Pues el hecho lingüístico tiene importantes consecuencias para la época que atraviesa ahora la civilización humana. La característica más notable de la próxima fase en la evolución del hombre estará, como lo confirma una miríada de acontecimientos, asentada sobre el uso extenso e intenso de las tecnologías de comunicación e información. Las formas cotidianas de la dominación, por ejemplo, serán las de dominación por posesión de información. La información se superpone a lo económico como lo económico se superpuso a lo militar. En estas circunstancias, la uniformidad que representa un idioma común es un activo de considerable poder. Para la crisis actual, en la que una excesiva preocupación por el know-how, por las señales y por los medios ha desplazado la preocupación clásica por las finalidades, los contenidos y los significados, la emergencia de una nueva realidad geopolítica con un  lenguaje común y una inclinación acusada hacia el mundo de los valores representa una esperanza.

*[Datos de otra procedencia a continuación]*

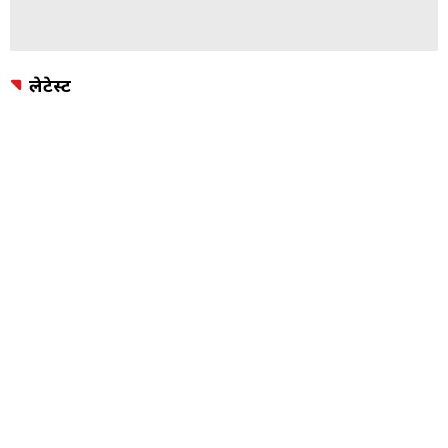
लेटेस्ट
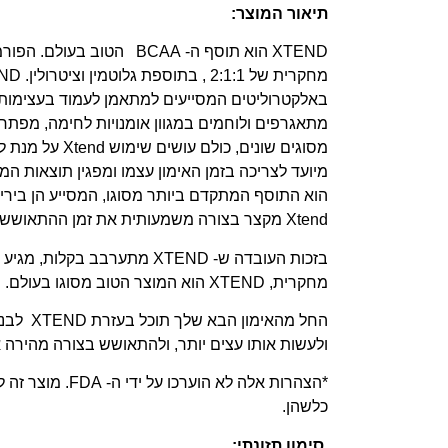
תיאור המוצר:
באלקטרוליטים המסייעים למתאמן לעמוד בעצימות 
מתאגרפים ולוחמים במגוון אומנויות לחימה, מפתחי
הוא התוסף המתקדם ביותר מסוגו, המסייע הן בירי
Xtend מקצר בצורה משמעותית את זמן ההתאוששות לאחר האימון.
בזכות העובדה ש- XTEND מתערבב 
מחקרית, XTEND הוא המוצר הטוב מסוגו בעולם.
החל מהאי
ולעשות אותו עצים יותר, ולהתאושש בצורה מהירה א
*הצהרות אלה לא הו
כלשהן.
סימון תזונתי:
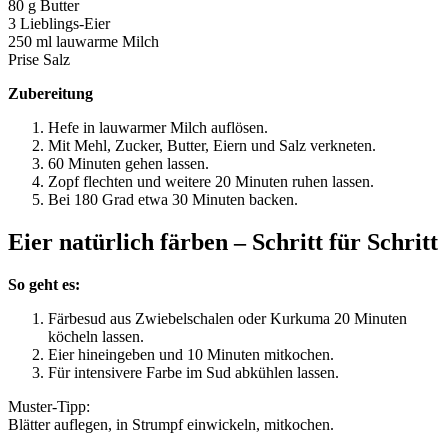
80 g Butter
3 Lieblings-Eier
250 ml lauwarme Milch
Prise Salz
Zubereitung
Hefe in lauwarmer Milch auflösen.
Mit Mehl, Zucker, Butter, Eiern und Salz verkneten.
60 Minuten gehen lassen.
Zopf flechten und weitere 20 Minuten ruhen lassen.
Bei 180 Grad etwa 30 Minuten backen.
Eier natürlich färben – Schritt für Schritt
So geht es:
Färbesud aus Zwiebelschalen oder Kurkuma 20 Minuten
köcheln lassen.
Eier hineingeben und 10 Minuten mitkochen.
Für intensivere Farbe im Sud abkühlen lassen.
Muster-Tipp:
Blätter auflegen, in Strumpf einwickeln, mitkochen.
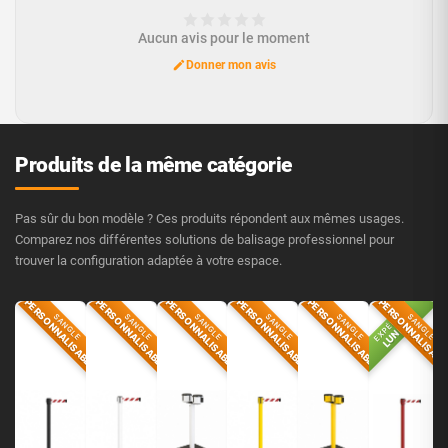
Aucun avis pour le moment
Donner mon avis
Produits de la même catégorie
Pas sûr du bon modèle ? Ces produits répondent aux mêmes usages.
Comparez nos différentes solutions de balisage professionnel pour
trouver la configuration adaptée à votre espace.
PERSONNALISABLE
PERSONNALISABLE
PERSONNALISABLE
PERSONNALISABLE
PERSONNALISABLE
PERSONNALISABL
EXPÉDIÉ
SANGLE
SANGLE
SANGLE
SANGLE
SANGLE
SANGLE
LUNDI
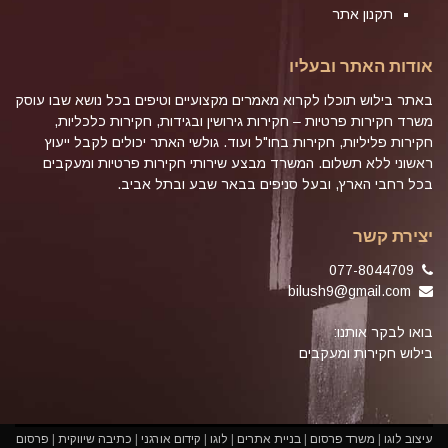
תקנון אתר
אודות האתר ובעליו
באתר בילוש תוכלו לקרוא מאמרים מקצועיים וטיפים בכל נושא שבו עוסק
משרד חקירות פרטיות – חקירות גירושין ובגידות, חקירות כלכליות,
חקירות פליליות, חקירות בחו"ל ועוד. גולשי האתר יכולים לקבל ייעוץ
ראשוני ללא תשלום. המשרד מבצע שירותי חקירות פרטיות ומעקבים
בכל רחבי הארץ, ובעל סניפים בבאר שבע ובתל אביב.
יצירת קשר
077-8044709
bilush9@gmail.com
בואו לבקר אותנו:
בילוש חקירות ומעקבים
עיצוב לוגו
|
משרד פרסום
|
בניית אתרים
|
לוגו
|
קידום אורגני
|
כתיבה שיווקית
|
פרסום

Una vieja leyenda alemana afirma que en el origen del mundo había dos clases de hombres: los héroes y los sabios. Cada mañana, los héroes partían a correr las aventuras que les son propias: doncellas que rescatar, castillos que conquistar y dragones que matar. Al final de la jornada encaminaban sus pasos hacia las cuevas que habitaban los sabios—quizás las cuevas de Altamira—para que éstos les explicaran el significado de lo que habían hecho durante el día. Es un esquema parecido al de Hegel, y en todo caso, distante del temperamento español, el que exigiría conocer los significados antes de acometer sus aventuras. Tal vez la historia española se escribe antes de que ocurra.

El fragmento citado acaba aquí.